More than 13,000 people across the United States have been diagnosed with the illness called COVID-19 and more than 196 have died, with the largest numbers so far in Washington state and New York.
Washington state on Thursday reported eight more deaths from the coronavirus pandemic, bringing the death toll there to 74, the most of any US state.
New York State tested 8,000 patients overnight and ordered three-quarters of state employees to work from home, while officials in New York and neighboring New Jersey said they expected the number of cases in those states to spiral into the thousands.
"We don't have the results of the 8,000 tests, but when you do 8,000 tests, the numbers are going to go up exponentially," New York Governor Andrew Cuomo told CNN.
There are no approved treatments or vaccines for COVID-19, but several options are being tested.
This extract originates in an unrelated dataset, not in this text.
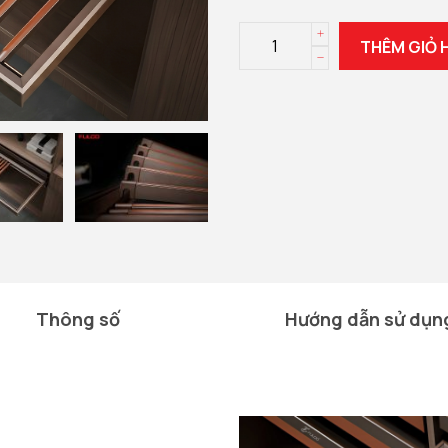
THÊM GIỎ 
Thông số
Hướng dẫn sử dụn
NEW YORK A 'GHOST CITY' AFTER DARK
New York City, where many young people last weekend packed local bars and restaurants, has been eerily deserted after nightfall.
"It's a skater's dream," said Dyanna Hernandez, 20, who had joined a dozen friends in Manhattan's Union Square to enjoy the freedom of what she called a "ghost city" after three days stuck at home. "I can't really be quarantined."
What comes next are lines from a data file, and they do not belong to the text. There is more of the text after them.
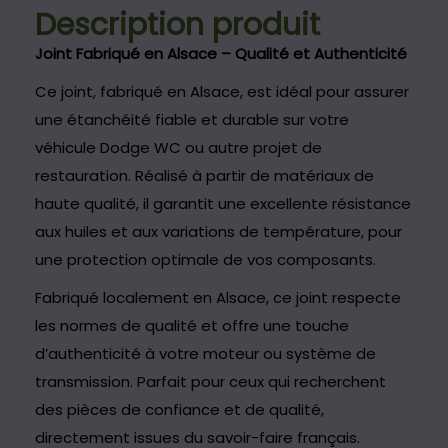
Description produit
Joint Fabriqué en Alsace – Qualité et Authenticité
Ce joint, fabriqué en Alsace, est idéal pour assurer
une étanchéité fiable et durable sur votre
véhicule Dodge WC ou autre projet de
restauration. Réalisé à partir de matériaux de
haute qualité, il garantit une excellente résistance
aux huiles et aux variations de température, pour
une protection optimale de vos composants.
Fabriqué localement en Alsace, ce joint respecte
les normes de qualité et offre une touche
d’authenticité à votre moteur ou système de
transmission. Parfait pour ceux qui recherchent
des pièces de confiance et de qualité,
directement issues du savoir-faire français.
With the United States slow to roll out mass testing for the virus that has infected more than 244,000 people worldwide, officials fear the number of known cases of the respiratory illness that can lead to pneumonia lags far behind reality.
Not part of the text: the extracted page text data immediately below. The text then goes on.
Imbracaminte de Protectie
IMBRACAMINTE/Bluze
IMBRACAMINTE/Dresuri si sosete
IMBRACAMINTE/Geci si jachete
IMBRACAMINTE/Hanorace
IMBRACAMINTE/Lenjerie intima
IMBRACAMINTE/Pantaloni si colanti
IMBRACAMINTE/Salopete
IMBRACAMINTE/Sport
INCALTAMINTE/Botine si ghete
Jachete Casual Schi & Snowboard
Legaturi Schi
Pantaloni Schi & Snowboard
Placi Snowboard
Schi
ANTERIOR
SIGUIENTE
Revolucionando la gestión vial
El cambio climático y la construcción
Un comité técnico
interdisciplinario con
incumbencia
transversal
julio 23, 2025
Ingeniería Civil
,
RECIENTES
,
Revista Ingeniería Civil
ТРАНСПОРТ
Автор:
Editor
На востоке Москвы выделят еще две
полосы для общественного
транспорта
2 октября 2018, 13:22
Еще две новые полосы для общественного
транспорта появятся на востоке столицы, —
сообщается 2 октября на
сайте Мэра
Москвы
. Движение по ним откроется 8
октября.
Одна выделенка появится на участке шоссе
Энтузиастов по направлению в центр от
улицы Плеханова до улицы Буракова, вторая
A new drive-through testing site is due to open on Friday at a community college in New Jersey's Bergen County with the capacity to collect 2,500 specimens per week, significantly ramping up the state's ability to test its residents.
New Jersey health commissioner Judy Persichilli said she expected the number of cases to "rise exponentially" in step with wider testing, and said officials may not be able ultimately to reduce the number of people who become infected.
The fast-spreading epidemic, which has killed over 10,000 globally so far, has drawn comparisons with traumatic periods such as World War Two, the 2008 financial crisis and the 1918 Spanish flu pandemic.
The number of Americans filing for unemployment benefits surged by the most since 2012 to a 2-1/2-year high last week, as companies in the services sectors laid off workers with businesses shutting down due to the pandemic.
One sector where employees were busy -- and unable to work from the safety of home -- was the nation's 3 million janitors, housekeepers and maids, who are on the front line of the war against the virus, often working overnight and weekends to deep clean offices, airports and hotels.
"Everyone is scared," said Ali, who works for ABM, a maintenance and cleaning firm that employs more than 140,000 people. "We just keep going, let's do what we can."